___ Raw data ___

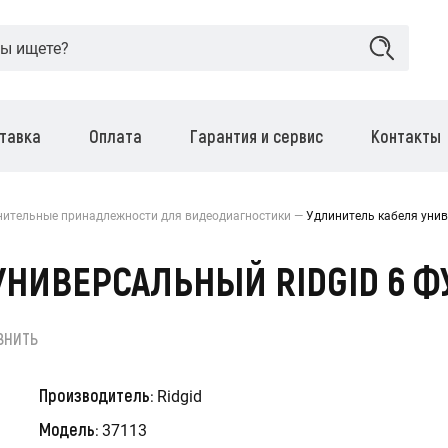
тавка
Оплата
Гарантия и сервис
Контакты
ительные принадлежности для видеодиагностики
Удлинитель кабеля унив
НИВЕРСАЛЬНЫЙ RIDGID 6 ФУ
ВНИТЬ
Производитель:
Ridgid
Модель:
37113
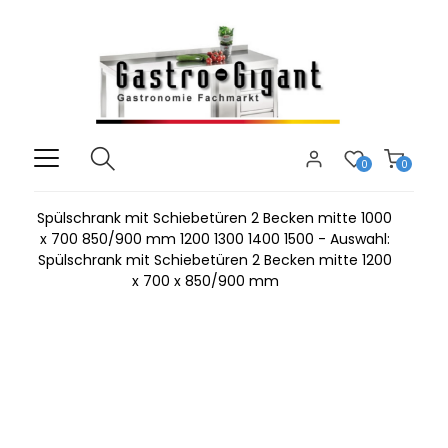
0
0
Spülschrank mit Schiebetüren 2 Becken mitte 1000
x 700 850/900 mm 1200 1300 1400 1500 - Auswahl:
Spülschrank mit Schiebetüren 2 Becken mitte 1200
x 700 x 850/900 mm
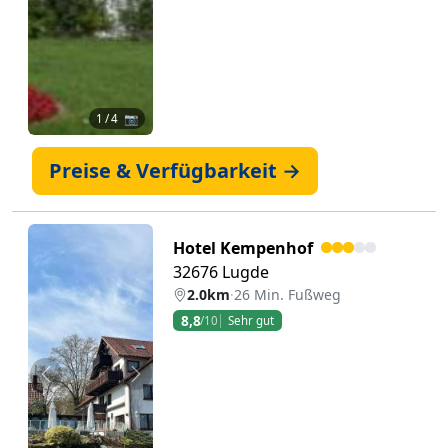
1
/ 4 📷
Preise & Verfügbarkeit →
Hotel Kempenhof
32676 Lugde
2.0km
·
26 Min. Fußweg
8,8
/10
Sehr gut
Zurück
Weiter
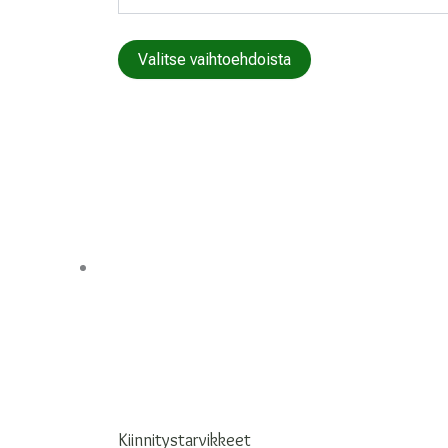
Tällä
Valitse vaihtoehdoista
tuotteella
on
useampi
muunnelma.
Voit
tehdä
valinnat
tuotteen
sivulla.
Kiinnitystarvikkeet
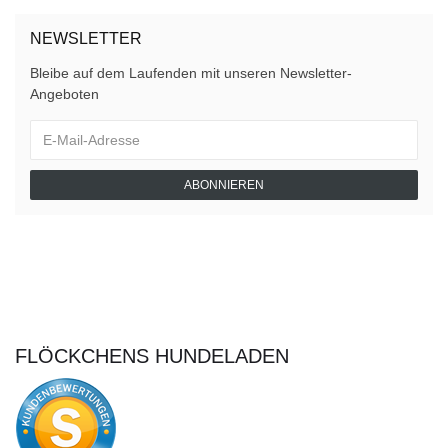
NEWSLETTER
Bleibe auf dem Laufenden mit unseren Newsletter-
Angeboten
ABONNIEREN
FLÖCKCHENS HUNDELADEN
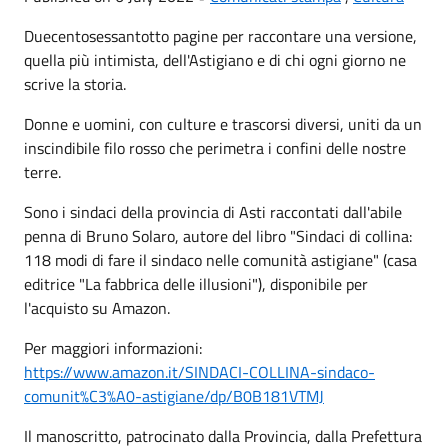
Duecentosessantotto pagine per raccontare una versione,
quella più intimista, dell'Astigiano e di chi ogni giorno ne
scrive la storia.
Donne e uomini, con culture e trascorsi diversi, uniti da un
inscindibile filo rosso che perimetra i confini delle nostre
terre.
Sono i sindaci della provincia di Asti raccontati dall'abile
penna di Bruno Solaro, autore del libro "Sindaci di collina:
118 modi di fare il sindaco nelle comunità astigiane" (casa
editrice "La fabbrica delle illusioni"), disponibile per
l'acquisto su Amazon.
Per maggiori informazioni:
https://www.amazon.it/SINDACI-COLLINA-sindaco-
comunit%C3%A0-astigiane/dp/B0B181VTMJ
Il manoscritto, patrocinato dalla Provincia, dalla Prefettura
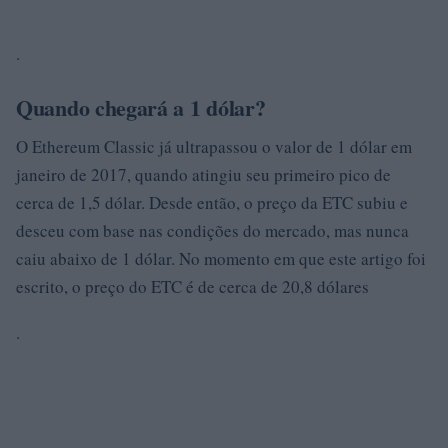
.
Quando chegará a 1 dólar?
O Ethereum Classic já ultrapassou o valor de 1 dólar em
janeiro de 2017, quando atingiu seu primeiro pico de
cerca de 1,5 dólar. Desde então, o preço da ETC subiu e
desceu com base nas condições do mercado, mas nunca
caiu abaixo de 1 dólar. No momento em que este artigo foi
escrito, o preço do ETC é de cerca de 20,8 dólares
.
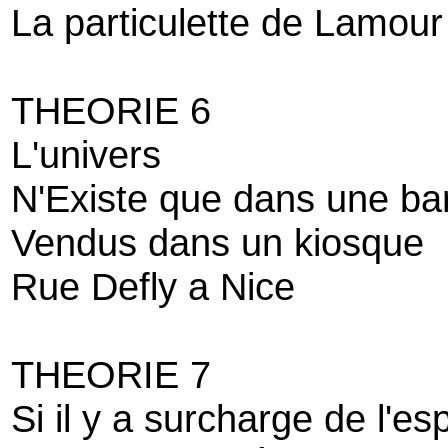
La particulette de Lamour
THEORIE 6
L'univers
N'Existe que dans une b
Vendus dans un kiosque
Rue Defly a Nice
THEORIE 7
Si il y a surcharge de l'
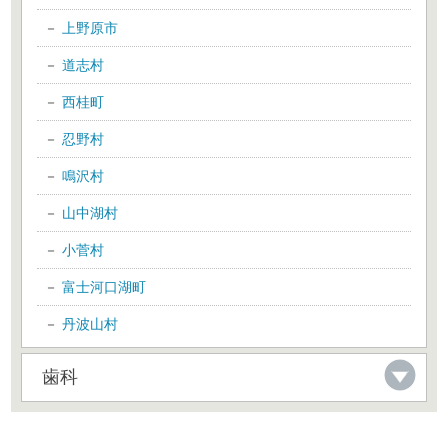
上野原市
道志村
西桂町
忍野村
鳴沢村
山中湖村
小菅村
富士河口湖町
丹波山村
歯科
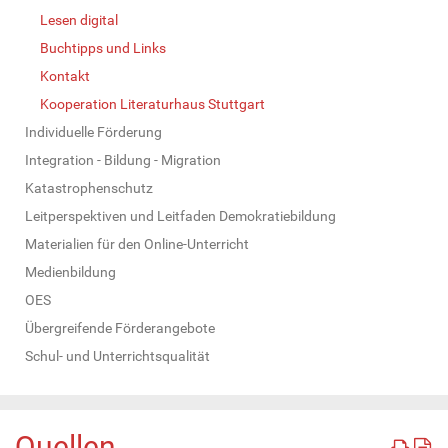
Lesen digital
Buchtipps und Links
Kontakt
Kooperation Literaturhaus Stuttgart
Individuelle Förderung
Integration - Bildung - Migration
Katastrophenschutz
Leitperspektiven und Leitfaden Demokratiebildung
Materialien für den Online-Unterricht
Medienbildung
OES
Übergreifende Förderangebote
Schul- und Unterrichtsqualität
Quellen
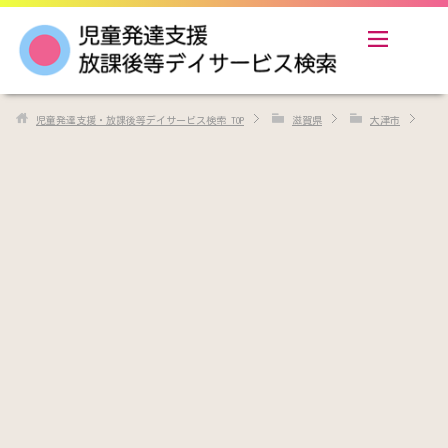
児童発達支援・放課後等デイサービス検索
TOP
滋賀県
大津市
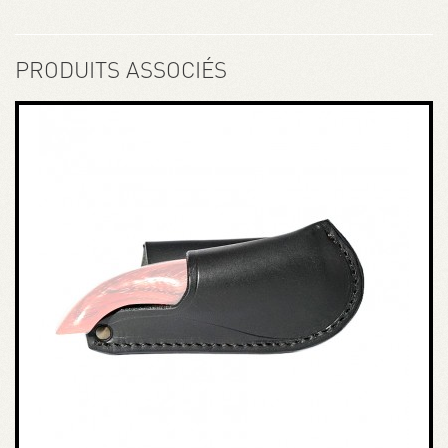
PRODUITS ASSOCIÉS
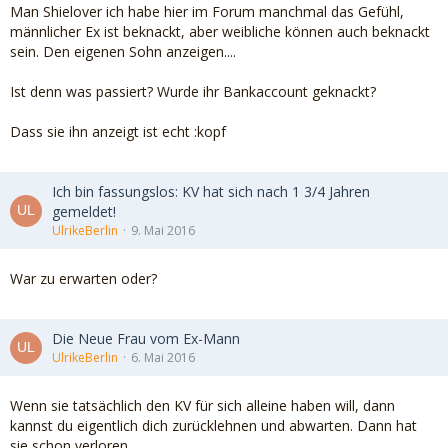
Man Shielover ich habe hier im Forum manchmal das Gefühl,
männlicher Ex ist beknackt, aber weibliche können auch beknackt
sein. Den eigenen Sohn anzeigen....
Ist denn was passiert? Wurde ihr Bankaccount geknackt?
Dass sie ihn anzeigt ist echt :kopf
Ich bin fassungslos: KV hat sich nach 1 3/4 Jahren
gemeldet!
UlrikeBerlin
9. Mai 2016
War zu erwarten oder?
Die Neue Frau vom Ex-Mann
UlrikeBerlin
6. Mai 2016
Wenn sie tatsächlich den KV für sich alleine haben will, dann
kannst du eigentlich dich zurücklehnen und abwarten. Dann hat
sie schon verloren.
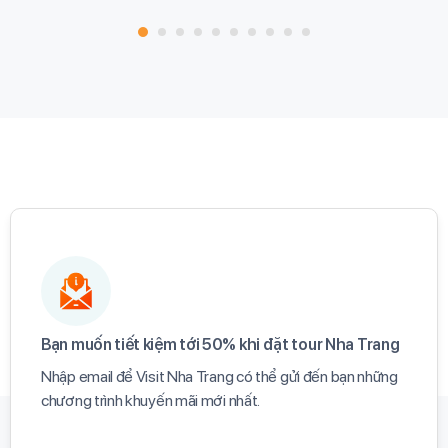
Bạn muốn tiết kiệm tới 50% khi đặt tour Nha Trang​
Nhập email để Visit Nha Trang có thể gửi đến bạn những
chương trình khuyến mãi mới nhất.​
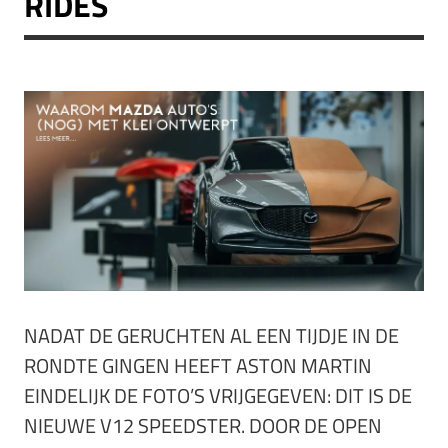
RIDES
NADAT DE GERUCHTEN AL EEN TIJDJE IN DE
RONDTE GINGEN HEEFT ASTON MARTIN
EINDELIJK DE FOTO’S VRIJGEGEVEN: DIT IS DE
NIEUWE V12 SPEEDSTER. DOOR DE OPEN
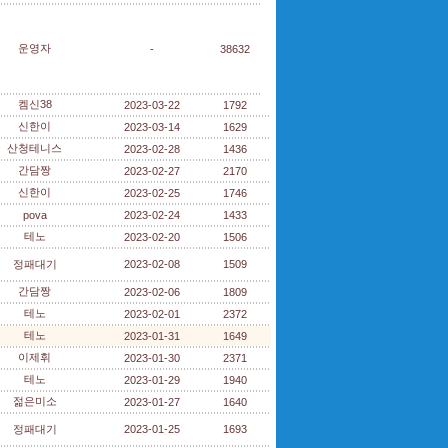
운영자
-
38632
켐신38
2023-03-22
1792
신한이
2023-03-14
1629
산청테니스
2023-02-28
1436
간담짱
2023-02-27
2170
신한이
2023-02-25
1746
pova
2023-02-24
1433
테노
2023-02-20
1506
정패대기
2023-02-08
1509
간담짱
2023-02-06
1809
테노
2023-02-01
2372
테노
2023-01-31
1649
이제휘
2023-01-30
2371
테노
2023-01-29
1940
젊은미소
2023-01-27
1640
정패대기
2023-01-25
1693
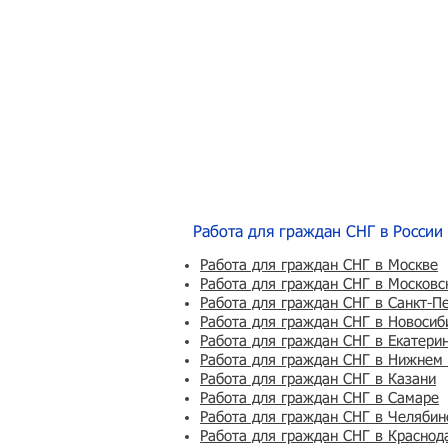
Работа для граждан СНГ в России
Работа для граждан СНГ в Москве
Работа для граждан СНГ в Московс
Работа для граждан СНГ в Санкт-П
Работа для граждан СНГ в Новосиб
Работа для граждан СНГ в Екатери
Работа для граждан СНГ в Нижнем
Работа для граждан СНГ в Казани
Работа для граждан СНГ в Самаре
Работа для граждан СНГ в Челябин
Работа для граждан СНГ в Краснод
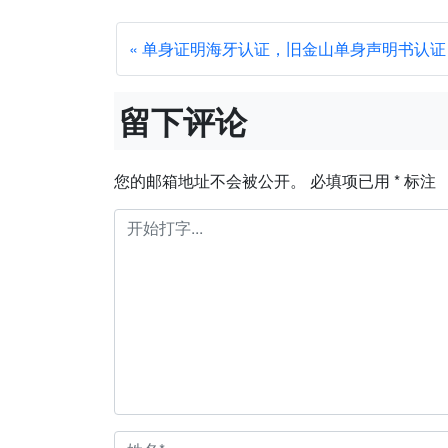
单身证明海牙认证，旧金山单身声明书认证
留下评论
您的邮箱地址不会被公开。
必填项已用
*
标注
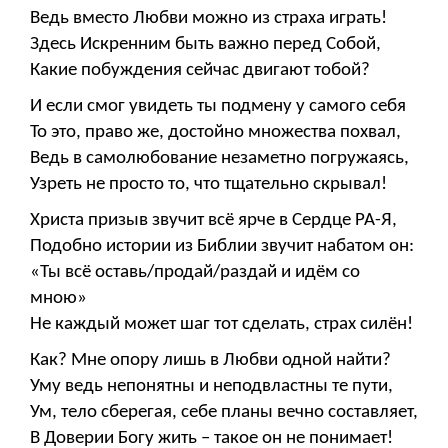
Ведь вместо Любви можно из страха играть!
Здесь Искренним быть важно перед Собой,
Какие побуждения сейчас двигают тобой?
И если смог увидеть ты подмену у самого себя
То это, право же, достойно множества похвал,
Ведь в самолюбование незаметно погружаясь,
Узреть не просто то, что тщательно скрывал!
Христа призыв звучит всё ярче в Сердце РА-Я,
Подобно истории из Библии звучит набатом он:
«Ты всё оставь/продай/раздай и идём со
мною»
Не каждый может шаг тот сделать, страх силён!
Как? Мне опору лишь в Любви одной найти?
Уму ведь непонятны и неподвластны те пути,
Ум, тело сберегая, себе планы вечно составляет,
В Доверии Богу жить – такое он не понимает!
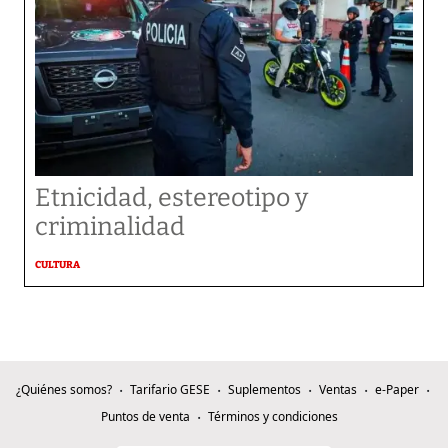
Etnicidad, estereotipo y
criminalidad
CULTURA
¿Quiénes somos?
Tarifario GESE
Suplementos
Ventas
e-Paper
Puntos de venta
Términos y condiciones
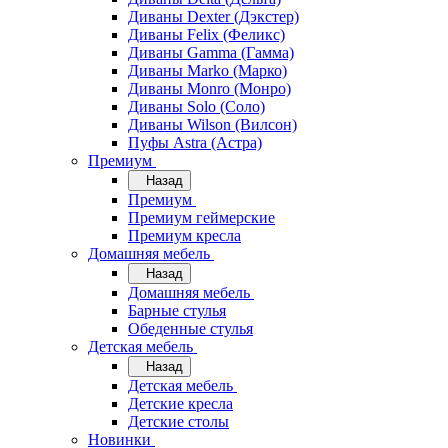
Диваны Dexter (Дэкстер)
Диваны Felix (Феликс)
Диваны Gamma (Гамма)
Диваны Marko (Марко)
Диваны Monro (Монро)
Диваны Solo (Соло)
Диваны Wilson (Вилсон)
Пуфы Astra (Астра)
Премиум
Назад
Премиум
Премиум геймерские
Премиум кресла
Домашняя мебель
Назад
Домашняя мебель
Барные стулья
Обеденные стулья
Детская мебель
Назад
Детская мебель
Детские кресла
Детские столы
Новинки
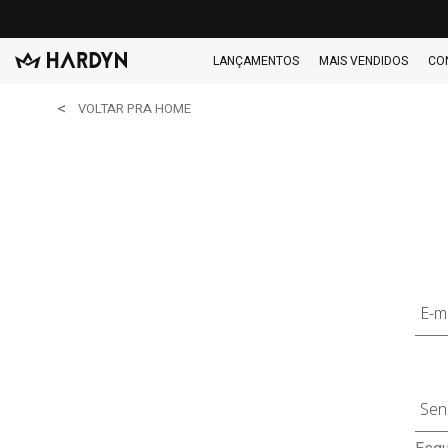
LANÇAMENTOS
MAIS VENDIDOS
CO
VOLTAR PRA HOME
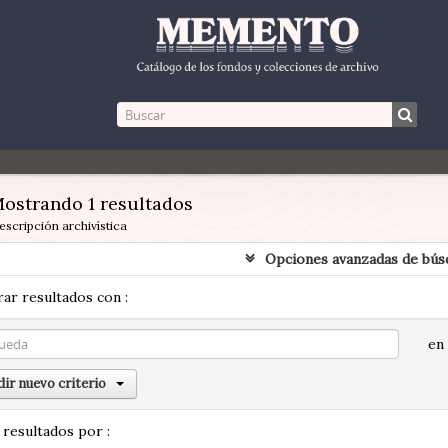
ostrando 1 resultados
escripción archivística
Opciones avanzadas de bús
ar resultados con :
en
ir nuevo criterio
 resultados por :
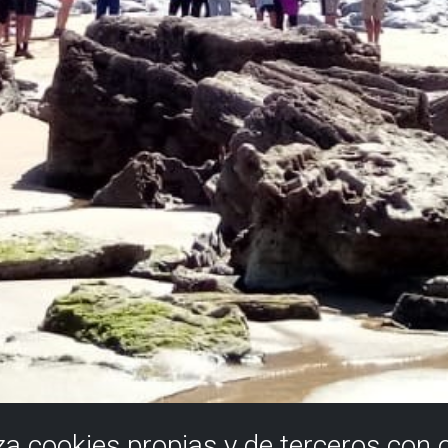
iza cookies propias y de terceros con 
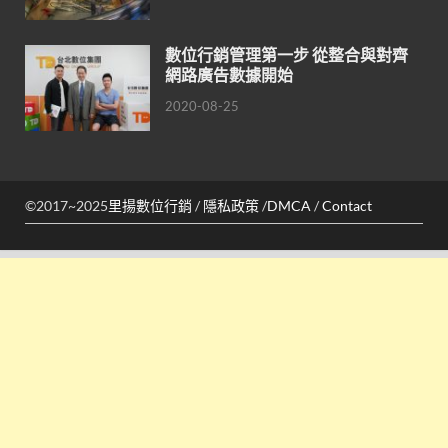
數位行銷管理第一步 從整合與對齊
網路廣告數據開始
2020-08-25
©2017~2025
里揚數位行銷
/
隱私政策
/
DMCA
/
Contact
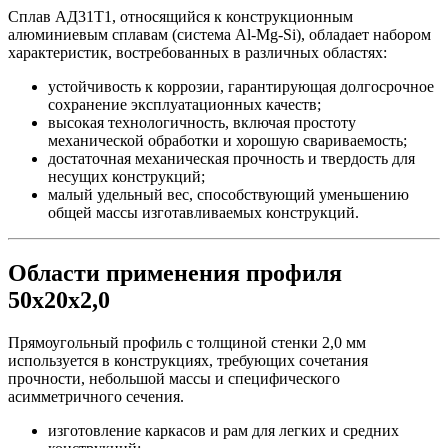
Сплав АД31Т1, относящийся к конструкционным
алюминиевым сплавам (система Al-Mg-Si), обладает набором
характеристик, востребованных в различных областях:
устойчивость к коррозии, гарантирующая долгосрочное
сохранение эксплуатационных качеств;
высокая технологичность, включая простоту
механической обработки и хорошую свариваемость;
достаточная механическая прочность и твердость для
несущих конструкций;
малый удельный вес, способствующий уменьшению
общей массы изготавливаемых конструкций.
Области применения профиля
50х20х2,0
Прямоугольный профиль с толщиной стенки 2,0 мм
используется в конструкциях, требующих сочетания
прочности, небольшой массы и специфического
асимметричного сечения.
изготовление каркасов и рам для легких и средних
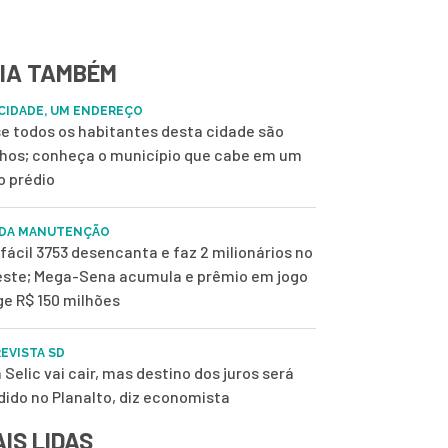
IA TAMBÉM
CIDADE, UM ENDEREÇO
e todos os habitantes desta cidade são
nhos; conheça o município que cabe em um
o prédio
 DA MANUTENÇÃO
fácil 3753 desencanta e faz 2 milionários no
ste; Mega-Sena acumula e prêmio em jogo
ge R$ 150 milhões
EVISTA SD
 Selic vai cair, mas destino dos juros será
dido no Planalto, diz economista
IS LIDAS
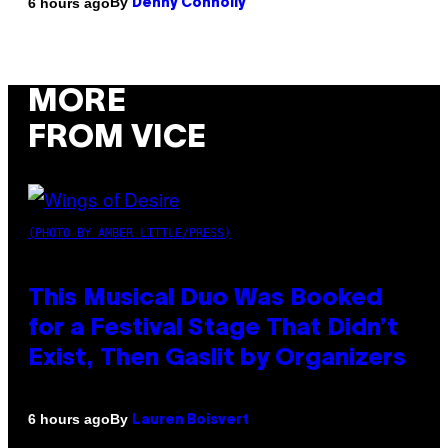
By
6 hours ago
Denny Connolly
MORE
FROM VICE
(PHOTO BY AMBER LITTLE/PRESS)
This Musical Duo Was Booked
for a Festival Stage That Didn’t
Exist, Then Gaslit by Organizers
By
6 hours ago
Lauren Boisvert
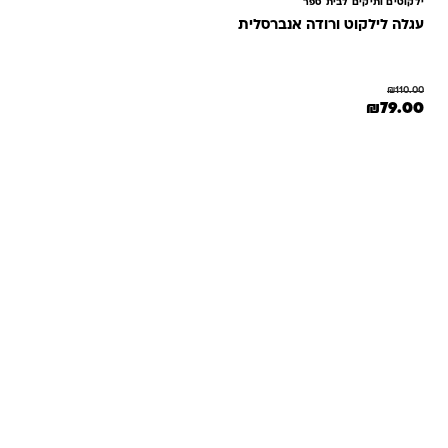
ילקוטים ותיקים לבית ספר
עגלה לילקוט ורודה אנברסלית
₪
110.00
המחיר המקורי היה: ₪110.00.
המחיר הנוכחי הוא: ₪79.00.
₪
79.00
שאלות ותשובות
אנחנו יודעים שלקנות אונליין זה עניין של אמון. במיוחד כשמדובר
במשחקים ומתנות לילדים — משהו שחייב להיות מדויק, איכותי
ומתאים באמת. ב-Kinder Toys תמצאו שירות אישי, ליווי והכוונה
מהלב — מההזמנה ועד שהחנות מגיעה לידיים שלכם. אנחנו כאן
כדי שתוכלו להזמין ברוגע, בביטחון ובשמחה.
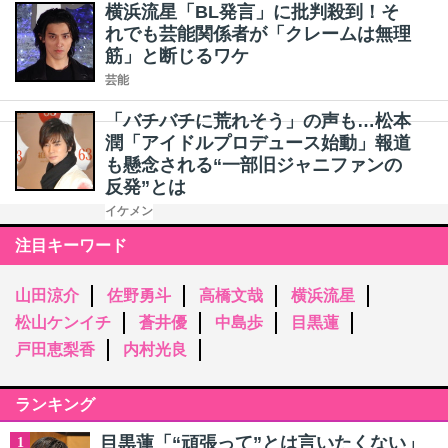
横浜流星「BL発言」に批判殺到！そ
れでも芸能関係者が「クレームは無理
筋」と断じるワケ
芸能
「バチバチに荒れそう」の声も…松本
潤「アイドルプロデュース始動」報道
も懸念される“一部旧ジャニファンの
反発”とは
イケメン
注目キーワード
山田涼介
佐野勇斗
高橋文哉
横浜流星
松山ケンイチ
蒼井優
中島歩
目黒蓮
戸田恵梨香
内村光良
ランキング
目黒蓮「“頑張って”とは言いたくない」
1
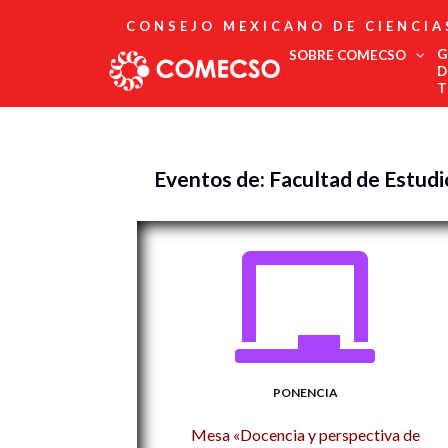
CONSEJO MEXICANO DE CIENCIA
G
SOBRE COMECSO
D
T
Afiliación
Asociados
Eventos de: Facultad de Estud
Directorio
Estatutos
Fundadores
Publicaciones
Comité Editorial
Boletín
PONENCIA
Mesa «Docencia y perspectiva de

___

Goal of the exercise: Search each line of the data above for "Любви", and copy the lines where it occurs.

Exercise output:
Ведь вместо Любви можно из страха играть!
Как? Мне опору лишь в Любви одной найти?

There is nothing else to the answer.